La guerre de l’Indépendance américaine qui, en ce qui concerne la France, fut essentiellement maritime, et le rôle qu’y joua d’Estaing, seul officier d’un grade élevé à avoir participé de bout en bout à sa préparation et à son exécution, tiennent à juste titre une large place dans l’ouvrage et lui donnent, en cette année du bicentenaire, un intérêt tout particulier d’actualité.
Un personnage tel que d’Estaing, ardent, courageux, séduisant, ami du Dauphin avec qui il fut élevé, devait nécessairement susciter de nombreuses jalousies, non seulement des habitués de la Cour, rompus à toutes les intrigues, mais de ceux à qui sa brillante carrière portait ombrage. En historien impartial, l’auteur examine ces critiques, faisant justice, le cas échéant, de leurs excès.

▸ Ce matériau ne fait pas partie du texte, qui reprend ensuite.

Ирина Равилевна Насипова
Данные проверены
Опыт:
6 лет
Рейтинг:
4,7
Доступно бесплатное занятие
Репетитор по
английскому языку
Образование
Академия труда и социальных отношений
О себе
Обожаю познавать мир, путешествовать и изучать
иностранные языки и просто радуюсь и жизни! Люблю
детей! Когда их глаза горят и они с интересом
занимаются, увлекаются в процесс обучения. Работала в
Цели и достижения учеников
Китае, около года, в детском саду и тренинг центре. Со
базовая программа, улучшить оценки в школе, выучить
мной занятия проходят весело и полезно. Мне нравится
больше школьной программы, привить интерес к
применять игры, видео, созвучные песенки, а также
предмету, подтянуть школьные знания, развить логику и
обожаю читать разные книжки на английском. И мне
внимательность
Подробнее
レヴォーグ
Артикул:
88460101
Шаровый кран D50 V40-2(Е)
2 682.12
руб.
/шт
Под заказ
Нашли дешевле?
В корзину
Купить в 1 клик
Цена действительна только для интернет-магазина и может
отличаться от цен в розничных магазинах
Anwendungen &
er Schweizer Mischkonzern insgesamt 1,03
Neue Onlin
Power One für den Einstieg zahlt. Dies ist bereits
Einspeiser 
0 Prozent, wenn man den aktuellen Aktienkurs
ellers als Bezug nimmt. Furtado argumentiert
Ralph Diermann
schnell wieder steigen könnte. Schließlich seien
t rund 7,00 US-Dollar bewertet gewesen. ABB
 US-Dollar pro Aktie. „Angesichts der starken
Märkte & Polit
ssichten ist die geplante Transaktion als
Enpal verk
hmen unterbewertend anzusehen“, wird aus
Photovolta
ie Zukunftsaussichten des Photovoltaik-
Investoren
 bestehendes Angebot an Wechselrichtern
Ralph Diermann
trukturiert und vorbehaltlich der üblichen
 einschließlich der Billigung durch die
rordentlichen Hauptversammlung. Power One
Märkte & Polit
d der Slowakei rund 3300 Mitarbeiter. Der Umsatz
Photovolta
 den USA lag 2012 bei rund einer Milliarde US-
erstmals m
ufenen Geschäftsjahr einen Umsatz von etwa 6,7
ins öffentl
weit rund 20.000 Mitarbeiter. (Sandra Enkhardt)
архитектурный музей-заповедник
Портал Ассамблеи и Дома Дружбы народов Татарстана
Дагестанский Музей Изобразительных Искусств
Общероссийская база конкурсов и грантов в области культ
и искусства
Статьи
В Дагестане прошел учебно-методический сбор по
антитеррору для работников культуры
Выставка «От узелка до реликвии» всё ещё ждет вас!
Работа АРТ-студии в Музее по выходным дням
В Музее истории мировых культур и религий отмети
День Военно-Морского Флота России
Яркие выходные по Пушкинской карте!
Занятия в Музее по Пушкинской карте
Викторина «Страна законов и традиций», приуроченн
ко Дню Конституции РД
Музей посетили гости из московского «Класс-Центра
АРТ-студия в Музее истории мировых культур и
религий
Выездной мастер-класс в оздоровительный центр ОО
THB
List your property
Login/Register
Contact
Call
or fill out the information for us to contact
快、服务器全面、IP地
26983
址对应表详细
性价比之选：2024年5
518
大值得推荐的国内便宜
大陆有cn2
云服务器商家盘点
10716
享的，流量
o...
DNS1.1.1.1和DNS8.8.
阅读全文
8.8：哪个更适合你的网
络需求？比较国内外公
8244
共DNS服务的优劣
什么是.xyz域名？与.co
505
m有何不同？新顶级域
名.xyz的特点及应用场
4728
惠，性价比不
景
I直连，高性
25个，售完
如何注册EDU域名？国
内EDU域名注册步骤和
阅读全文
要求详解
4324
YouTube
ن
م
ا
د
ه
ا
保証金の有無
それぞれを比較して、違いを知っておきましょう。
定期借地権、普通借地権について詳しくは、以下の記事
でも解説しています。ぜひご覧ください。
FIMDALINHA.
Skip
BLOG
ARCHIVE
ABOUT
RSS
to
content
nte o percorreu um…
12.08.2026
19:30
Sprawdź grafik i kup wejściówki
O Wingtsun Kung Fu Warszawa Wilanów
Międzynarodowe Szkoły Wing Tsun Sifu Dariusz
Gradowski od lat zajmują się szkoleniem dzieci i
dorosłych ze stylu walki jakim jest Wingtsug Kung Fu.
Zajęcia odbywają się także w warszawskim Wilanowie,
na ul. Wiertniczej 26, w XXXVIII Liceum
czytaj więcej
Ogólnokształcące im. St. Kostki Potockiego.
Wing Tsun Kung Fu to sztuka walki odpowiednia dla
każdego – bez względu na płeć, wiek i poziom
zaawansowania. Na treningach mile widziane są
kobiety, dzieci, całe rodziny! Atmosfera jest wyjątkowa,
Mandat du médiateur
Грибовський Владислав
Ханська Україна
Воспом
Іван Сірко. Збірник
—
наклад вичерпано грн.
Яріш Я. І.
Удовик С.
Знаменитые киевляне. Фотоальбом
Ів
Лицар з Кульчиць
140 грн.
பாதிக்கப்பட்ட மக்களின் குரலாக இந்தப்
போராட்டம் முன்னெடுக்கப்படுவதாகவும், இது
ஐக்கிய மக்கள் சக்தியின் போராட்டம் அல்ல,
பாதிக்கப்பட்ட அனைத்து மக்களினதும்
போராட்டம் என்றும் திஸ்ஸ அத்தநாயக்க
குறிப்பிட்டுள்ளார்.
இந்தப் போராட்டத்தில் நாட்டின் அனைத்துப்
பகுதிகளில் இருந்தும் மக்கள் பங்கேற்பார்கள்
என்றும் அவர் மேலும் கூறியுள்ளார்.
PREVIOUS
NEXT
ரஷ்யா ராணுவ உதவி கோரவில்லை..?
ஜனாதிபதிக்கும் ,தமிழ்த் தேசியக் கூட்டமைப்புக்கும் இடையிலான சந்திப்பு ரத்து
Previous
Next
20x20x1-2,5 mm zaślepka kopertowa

Nul, mieux que le capitaine de vaisseau Michel, n’était en mesure d’écrire cet ouvrage : historien, il a eu accès à de très nombreuses archives : Service historique de la Marine, archives de France, archives départementales, toutes très riches sur l’époque traitée. Mais aussi il a eu accès, par relation de voisinage, à une source particulièrement précieuse et jamais encore exploitée, celle du château de Ravel, résidence préférée des derniers comtes d’Estaing.
Marin et, à ma connaissance le premier marin à s’être penché en historien sur les guerres de l’Indépendance, il a analysé avec une grande finesse et une parfaite objectivité la carrière et l’action de l’amiral. Il s’est en outre soucié de rendre accessible à tout lecteur l’aspect technique du domaine étudié. À cet égard, on ne saurait manquer de souligner, parmi les nombreuses annexes de son ouvrage, l’intérêt de deux d’entre elles : l’une qui lui a, à coup sûr, imposé de longues et minutieuses recherches, résume dans un tableau d’une parfaite clarté les mouvements des diverses escadres françaises pendant la guerre de l’Indépendance ; l’autre annexe donne des renseignements, succincts mais précieux, sur la marine royale de la seconde moitié du XVIIIe siècle : catégories de navires, armements, principes des manœuvres.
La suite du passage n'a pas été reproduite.